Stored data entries
══════════════════════════════
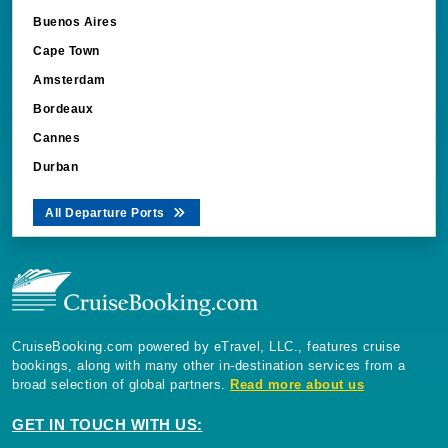
Buenos Aires
Cape Town
Amsterdam
Bordeaux
Cannes
Durban
All Departure Ports
CruiseBooking.com powered by eTravel, LLC., features cruise
bookings, along with many other in-destination services from a
broad selection of global partners.
Read more about us
GET IN TOUCH WITH US:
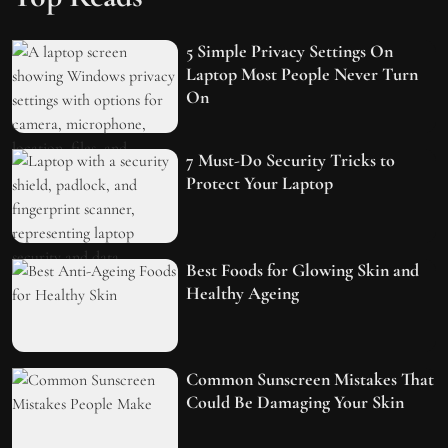
5 Simple Privacy Settings On
Laptop Most People Never Turn
On
7 Must-Do Security Tricks to
Protect Your Laptop
Best Foods for Glowing Skin and
Healthy Ageing
Common Sunscreen Mistakes That
Could Be Damaging Your Skin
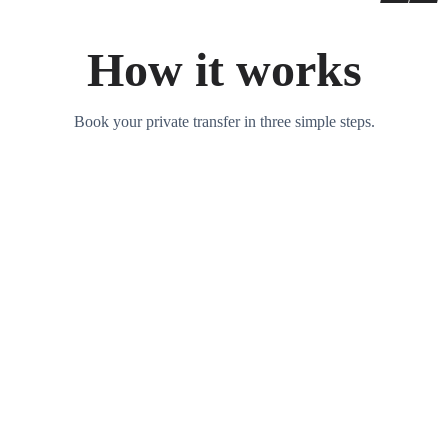
How it works
Book your private transfer in three simple steps.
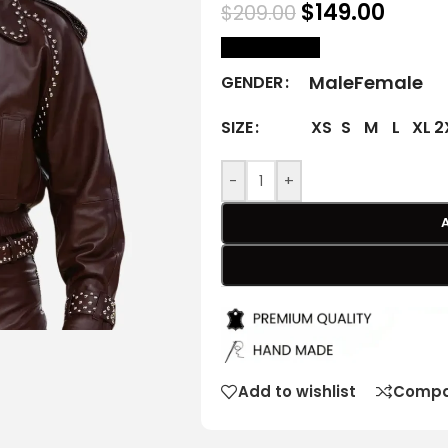
$
149.00
$
209.00
size Chart
Male
Female
GENDER
XS
S
M
L
XL
2
SIZE
-
+
Add to wishlist
Compa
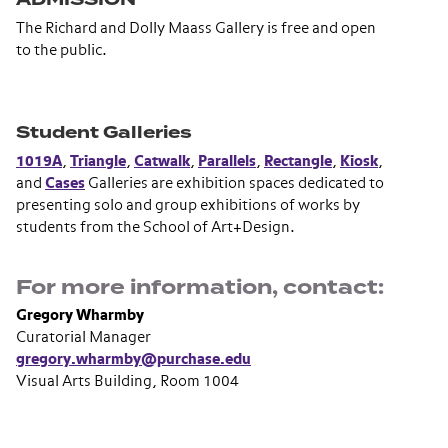
The Richard and Dolly Maass Gallery is free and open
to the public.
Student Galleries
1019A
,
Triangle
,
Catwalk
,
Parallels
,
Rectangle
,
Kiosk
,
and
Cases
Galleries are exhibition spaces dedicated to
presenting solo and group exhibitions of works by
students from the School of Art+Design.
For more information, contact:
Gregory Wharmby
Curatorial Manager
gregory.wharmby@purchase.edu
Visual Arts Building, Room 1004
Section navigation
══════════════════════════════
Your goal: What is needed is a word-for-word copy of the records above, excluding pictures.

Your solution:
Buenos Aires
Cape Town
Amsterdam
Bordeaux
Cannes
Durban
All Departure Ports
CruiseBooking.com powered by eTravel, LLC., features cruise
bookings, along with many other in-destination services from a
broad selection of global partners.
Read more about us
GET IN TOUCH WITH US:
5 Simple Privacy Settings On
Laptop Most People Never Turn
On
7 Must-Do Security Tricks to
Protect Your Laptop
Best Foods for Glowing Skin and
Healthy Ageing
Common Sunscreen Mistakes That
Could Be Damaging Your Skin
How it works
Book your private transfer in three simple steps.
$
149.00
$
209.00
size Chart
Male
Female
GENDER
XS
S
M
L
XL
2
SIZE
-
+
Add to wishlist
Compa
The Richard and Dolly Maass Gallery is free and open
to the public.
Student Galleries
1019A
,
Triangle
,
Catwalk
,
Parallels
,
Rectangle
,
Kiosk
,
and
Cases
Galleries are exhibition spaces dedicated to
presenting solo and group exhibitions of works by
students from the School of Art+Design.
For more information, contact:
Gregory Wharmby
Curatorial Manager
gregory.wharmby@purchase.edu
Visual Arts Building, Room 1004
Section navigation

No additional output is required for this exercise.